Powdered skim milk is made in large facilities, according to Mark Silvas, the national sales and marketing manager for the Humboldt Creamery, a producer of dry milk, who shared his knowledge with USA Emergency Supply. First, fat is removed from the milk via skimming. Then the milk is cooked until about 1/3 of its water content has evaporated. Milk is dried by passing it through a high-pressure nozzle or atomization system, which breaks the milk into tiny drops that then fall at least three stories, drying out as they fall.

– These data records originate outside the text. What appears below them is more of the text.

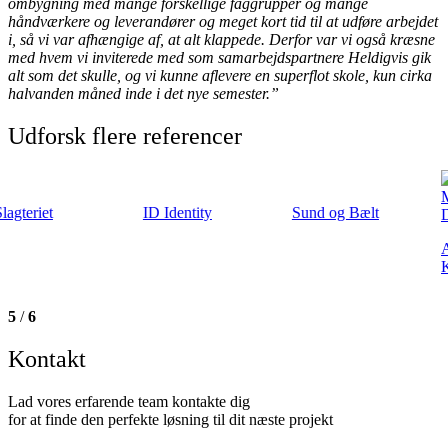
ombygning med mange forskellige faggrupper og mange
håndværkere og leverandører og meget kort tid til at udføre arbejdet
i, så vi var afhængige af, at alt klappede.
Derfor var vi også kræsne
med hvem vi inviterede med som samarbejdspartnere Heldigvis gik
alt som det skulle, og vi kunne aflevere en superflot skole, kun cirka
halvanden måned inde i det nye semester.”
Udforsk flere referencer
ID Identity
Sund og Bælt
ARoS Aarhus
Kunstmuseum
5
/
6
Kontakt
Lad vores erfarende team kontakte dig
for at finde den perfekte løsning til dit næste projekt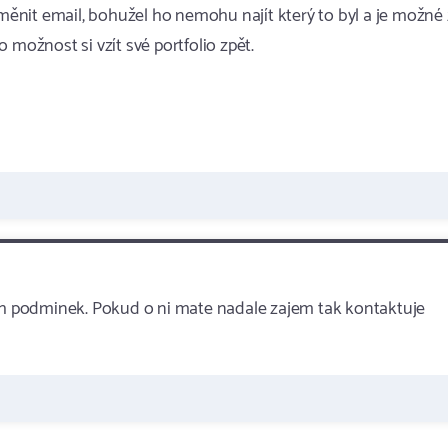
změnit email, bohužel ho nemohu najít který to byl a je možné
 možnost si vzít své portfolio zpět.
 podminek. Pokud o ni mate nadale zajem tak kontaktuje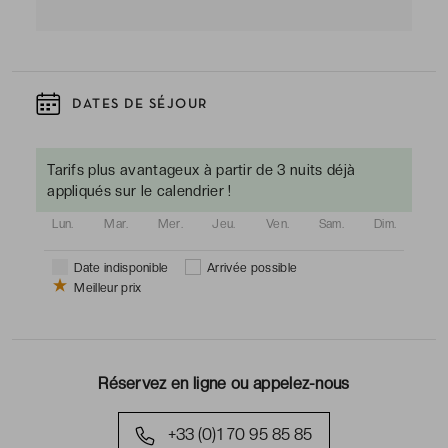
DATES DE SÉJOUR
Tarifs plus avantageux à partir de 3 nuits déjà
appliqués sur le calendrier !
Lun.
Mar.
Mer.
Jeu.
Ven.
Sam.
Dim.
Date indisponible
Arrivée possible
Meilleur prix
Réservez en ligne ou appelez-nous
+33 (0)1 70 95 85 85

Serving size varies depending on how you plan to use powdered milk. The usual serving is 1/3 cup, which when mixed with a cup of milk makes 1 cup of liquid skim milk, according to the USDA Food and Nutrition Database. However, if you are using dry milk as a substitute for another ingredient, the amount may change. For example, 1-1/8 cup powdered nonfat dry milk mixed with ½ cup of water and 1 tbsp. of vinegar can be used as a substitute for sour cream, according to the Colorado State University Extension.
One-third cup of powdered skim milk has 80 calories, .2g of total fat, .1g of saturated fat, 4mg of cholesterol, 123mg of sodium, 11.7g of sugar, no fiber and 7.9g of protein. That is less than 1 percent of the daily value for fat, exactly 1 percent of the daily value for saturated fat, 4 percent of the daily value for carbohydrates and 5 percent of the daily value for sodium.
Vitamins and Minerals
One-third cup of powdered skim milk has 276.2mg of calcium, which is well-known for its role in bone health. The same amount also has 382.6mg of potassium, which can help keep your blood pressure under control, according to the Centers for Disease Control. Some brands are also fortified with vitamin A and vitamin D.
Powdered milk has less fat than 1 percent, 2 percent or whole milk, which can help you keep your fat intake under control. It is less expensive than fluid milk, according to Mary Webber, author of "The Frugal Family's Kitchen Book." Also, powdered milk is shelf stable, so you won't have to worry about it going bad.
You may not like the taste of reconstituted powdered milk for drinking or on cereal, especially if you're used to higher-fat milks. Deal with the taste problem by using powdered skim milk in recipes that will hide the taste, such as hot cocoa, or by using it in cooking or baking. If you do use it for baking, be aware that milk is on the FDA's list of the top eight most common allergens. If you're making breads, cookies or cakes you intend to share with others, ask about dairy allergies.